Herkes Çankaya Köşkü’nde Mustafa Kemal’in daveti ile yapılan çay ziyafeti için özel olarak hazırlanıyordu. Elçiler, temsilciler, milletvekilleri, gazeteciler… Haber, İzmir’e kadar Yunan işgali altında olan Afyon, Kütahya, Eskişehir, Uşak, İzmir şehirlerine de hemen yayıldı.

Herkes bu çay ziyafetinde Mustafa Kemal’in yapacağı konuşmayı merak ediyorlardı. Gazeteciler ona Türk ordusunun taarruz hazırlığı içinde olup olmadığını soracaklardı. Bir barış görüşmesi yapılıp yapılmayacağını tartışacaklardı. Biraz eğlence, biraz siyaset, biraz gündem…

Herkes sorularını ve cümlelerini hazırlamıştı.

Fakat 21 Ağustos günü, yani çay ziyafetinin yapılacağı gün acele bir şekilde Ankara sokaklarında bir haber yankılandı. “Mustafa Kemal rahatsızlanmıştı. Çay ziyafeti iptal.”

Ankara’da, Mustafa Kemal Paşa’nın rahatsızlığı dolayısıyla çay ziyafetinin iptal edildiği haberi bütün davetlilere duyuruldu. Mustafa Kemal, Çankaya Köşkü’nde dinlenmeye çekilmişti.

***

İşte, gazetelere yansıyan Ankara’daki bu çay ziyafetinin tarihi anlamda çok önemli bir yeri var.

Çünkü Mustafa Kemal, bu tarihlerde Ankara’da değildi. Bu sadece bir kandırmaca idi.

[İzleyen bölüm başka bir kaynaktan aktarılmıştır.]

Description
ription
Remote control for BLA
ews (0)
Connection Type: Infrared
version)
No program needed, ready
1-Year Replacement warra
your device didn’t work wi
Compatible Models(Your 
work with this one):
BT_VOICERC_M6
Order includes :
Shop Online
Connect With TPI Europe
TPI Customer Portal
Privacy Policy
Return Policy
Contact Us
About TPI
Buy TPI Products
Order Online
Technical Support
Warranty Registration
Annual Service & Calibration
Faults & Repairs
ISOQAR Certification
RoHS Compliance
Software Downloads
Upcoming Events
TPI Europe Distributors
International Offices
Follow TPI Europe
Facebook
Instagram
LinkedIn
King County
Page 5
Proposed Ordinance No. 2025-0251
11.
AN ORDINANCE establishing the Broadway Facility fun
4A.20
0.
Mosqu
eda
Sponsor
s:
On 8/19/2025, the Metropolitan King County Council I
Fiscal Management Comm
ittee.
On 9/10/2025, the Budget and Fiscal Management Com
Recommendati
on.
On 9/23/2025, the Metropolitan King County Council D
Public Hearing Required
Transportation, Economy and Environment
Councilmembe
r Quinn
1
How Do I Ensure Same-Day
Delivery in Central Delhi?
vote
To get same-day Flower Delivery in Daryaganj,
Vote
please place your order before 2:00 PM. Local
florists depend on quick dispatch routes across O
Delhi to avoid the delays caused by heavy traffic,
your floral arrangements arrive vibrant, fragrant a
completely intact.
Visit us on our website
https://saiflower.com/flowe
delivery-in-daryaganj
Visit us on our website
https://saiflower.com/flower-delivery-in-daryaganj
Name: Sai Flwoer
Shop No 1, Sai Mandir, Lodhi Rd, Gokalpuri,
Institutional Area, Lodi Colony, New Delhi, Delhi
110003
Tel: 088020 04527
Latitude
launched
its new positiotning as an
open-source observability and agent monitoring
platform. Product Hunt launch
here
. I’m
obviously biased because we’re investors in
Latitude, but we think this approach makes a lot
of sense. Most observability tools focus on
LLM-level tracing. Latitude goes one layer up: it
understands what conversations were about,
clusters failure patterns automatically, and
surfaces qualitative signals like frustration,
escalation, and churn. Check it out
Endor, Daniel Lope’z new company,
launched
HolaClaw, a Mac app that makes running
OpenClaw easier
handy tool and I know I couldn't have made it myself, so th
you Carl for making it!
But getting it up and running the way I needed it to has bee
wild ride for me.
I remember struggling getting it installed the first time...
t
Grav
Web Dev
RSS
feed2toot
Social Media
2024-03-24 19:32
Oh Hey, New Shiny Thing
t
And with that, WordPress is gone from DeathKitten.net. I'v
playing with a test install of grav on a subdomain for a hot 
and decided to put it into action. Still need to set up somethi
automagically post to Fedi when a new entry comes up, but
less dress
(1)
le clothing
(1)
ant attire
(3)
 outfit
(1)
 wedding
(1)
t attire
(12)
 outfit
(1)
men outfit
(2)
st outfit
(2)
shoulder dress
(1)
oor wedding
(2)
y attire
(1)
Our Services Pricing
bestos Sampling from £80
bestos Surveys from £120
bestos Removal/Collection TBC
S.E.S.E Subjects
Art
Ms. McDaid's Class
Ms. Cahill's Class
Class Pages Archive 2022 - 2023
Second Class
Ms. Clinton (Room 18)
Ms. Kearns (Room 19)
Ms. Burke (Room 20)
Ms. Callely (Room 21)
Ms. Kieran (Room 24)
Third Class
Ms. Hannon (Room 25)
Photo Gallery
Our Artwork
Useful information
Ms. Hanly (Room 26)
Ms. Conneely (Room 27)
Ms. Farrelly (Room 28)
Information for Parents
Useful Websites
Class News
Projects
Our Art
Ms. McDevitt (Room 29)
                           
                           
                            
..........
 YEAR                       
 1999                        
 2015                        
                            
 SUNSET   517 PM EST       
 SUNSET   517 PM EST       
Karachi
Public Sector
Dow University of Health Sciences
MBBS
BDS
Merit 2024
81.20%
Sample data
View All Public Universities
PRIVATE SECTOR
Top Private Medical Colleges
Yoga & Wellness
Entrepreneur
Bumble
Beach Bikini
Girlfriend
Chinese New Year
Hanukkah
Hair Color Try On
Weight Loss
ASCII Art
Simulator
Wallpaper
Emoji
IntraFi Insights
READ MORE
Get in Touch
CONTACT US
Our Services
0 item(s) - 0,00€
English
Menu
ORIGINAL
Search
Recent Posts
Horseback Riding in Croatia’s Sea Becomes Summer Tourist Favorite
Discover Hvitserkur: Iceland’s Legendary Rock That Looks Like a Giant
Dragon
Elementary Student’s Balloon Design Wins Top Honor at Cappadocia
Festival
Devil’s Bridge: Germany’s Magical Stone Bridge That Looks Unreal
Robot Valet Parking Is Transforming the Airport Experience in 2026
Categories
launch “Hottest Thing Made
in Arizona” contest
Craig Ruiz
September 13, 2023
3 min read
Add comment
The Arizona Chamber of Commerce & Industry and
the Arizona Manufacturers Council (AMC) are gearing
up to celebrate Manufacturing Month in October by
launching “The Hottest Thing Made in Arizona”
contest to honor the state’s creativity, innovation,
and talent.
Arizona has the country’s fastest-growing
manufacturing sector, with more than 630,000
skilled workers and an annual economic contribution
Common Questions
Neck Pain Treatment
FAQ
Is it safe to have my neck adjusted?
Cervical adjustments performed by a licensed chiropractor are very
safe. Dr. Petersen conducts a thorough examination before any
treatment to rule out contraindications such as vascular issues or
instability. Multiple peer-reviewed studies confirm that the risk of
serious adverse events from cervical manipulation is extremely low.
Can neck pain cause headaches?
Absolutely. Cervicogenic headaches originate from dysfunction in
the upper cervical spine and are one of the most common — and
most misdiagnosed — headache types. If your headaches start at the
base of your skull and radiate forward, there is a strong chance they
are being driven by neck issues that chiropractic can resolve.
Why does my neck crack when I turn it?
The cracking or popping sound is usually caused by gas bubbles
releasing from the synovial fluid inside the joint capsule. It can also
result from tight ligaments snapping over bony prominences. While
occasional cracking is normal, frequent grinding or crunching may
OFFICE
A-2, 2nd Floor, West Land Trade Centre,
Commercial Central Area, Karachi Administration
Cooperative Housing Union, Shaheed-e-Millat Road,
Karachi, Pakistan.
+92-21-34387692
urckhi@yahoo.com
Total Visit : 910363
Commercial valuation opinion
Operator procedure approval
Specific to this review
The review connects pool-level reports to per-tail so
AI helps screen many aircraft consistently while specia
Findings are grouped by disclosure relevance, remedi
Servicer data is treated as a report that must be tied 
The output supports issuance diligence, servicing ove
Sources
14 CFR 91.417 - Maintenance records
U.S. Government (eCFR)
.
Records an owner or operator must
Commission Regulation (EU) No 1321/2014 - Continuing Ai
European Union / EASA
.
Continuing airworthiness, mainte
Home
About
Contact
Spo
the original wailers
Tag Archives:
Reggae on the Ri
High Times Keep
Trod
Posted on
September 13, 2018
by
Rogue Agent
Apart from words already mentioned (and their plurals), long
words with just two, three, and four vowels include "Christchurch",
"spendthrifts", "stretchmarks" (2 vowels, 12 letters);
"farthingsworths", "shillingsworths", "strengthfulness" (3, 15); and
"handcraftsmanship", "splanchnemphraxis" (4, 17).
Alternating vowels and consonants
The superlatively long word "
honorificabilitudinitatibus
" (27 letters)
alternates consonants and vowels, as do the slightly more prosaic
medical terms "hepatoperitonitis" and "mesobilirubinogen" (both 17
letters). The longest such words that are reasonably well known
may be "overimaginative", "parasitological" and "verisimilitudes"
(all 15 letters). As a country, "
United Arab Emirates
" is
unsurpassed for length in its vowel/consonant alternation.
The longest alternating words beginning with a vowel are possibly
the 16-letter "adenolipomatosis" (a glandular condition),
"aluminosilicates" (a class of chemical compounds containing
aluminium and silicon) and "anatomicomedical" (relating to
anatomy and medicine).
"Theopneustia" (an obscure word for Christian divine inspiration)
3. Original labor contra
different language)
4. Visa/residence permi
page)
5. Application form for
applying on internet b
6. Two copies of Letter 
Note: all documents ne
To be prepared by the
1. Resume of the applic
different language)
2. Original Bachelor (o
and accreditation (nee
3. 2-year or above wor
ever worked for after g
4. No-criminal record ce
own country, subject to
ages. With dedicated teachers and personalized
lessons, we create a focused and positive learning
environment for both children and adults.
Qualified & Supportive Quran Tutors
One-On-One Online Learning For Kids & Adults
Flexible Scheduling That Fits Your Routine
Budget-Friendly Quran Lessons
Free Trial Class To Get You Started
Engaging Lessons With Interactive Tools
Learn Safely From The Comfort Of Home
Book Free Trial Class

Mustafa Kemal Paşa, 17 Ağustos günü gizlice Ankara'dan ayrılmış ve Konya üzerinden 20 Ağustos'ta Akşehir'e varmıştı. 20 Ağustos’ta Ankara gazeteleri çay ziyafetini yazarken Mustafa Kemal, Akşehir’deydi. Büyük Taarruz öncesi askerî harekâtı kamuoyundan saklamak amacıyla böyle bir adım atmıştı. Herkes Mustafa Kemal’i Çankaya Köşkü’nde istirahatte sanıyordu ama Türk ordusunun başkomutanı Mustafa Kemal Paşa, Büyük Taarruz’u başlatmak üzere önce Akşehir’e gelmiş, oradan da 24 Ağustos günü Şuhut’a doğru yola çıkmıştı.

***

Sevgili Afyonhaber okuyucuları, işte zaferin kazanılması için cephe gerisinde de böyle ayrıntılı planlamalar yapılmıştı. Bu zafer kolay kazanılmadı. Bu savaş aynı zamanda bir strateji savaşıydı. Türk ordusunun başında ise bir strateji dehası vardı.

Haydi, şimdi hep birlikte bir keyif çayı içelim.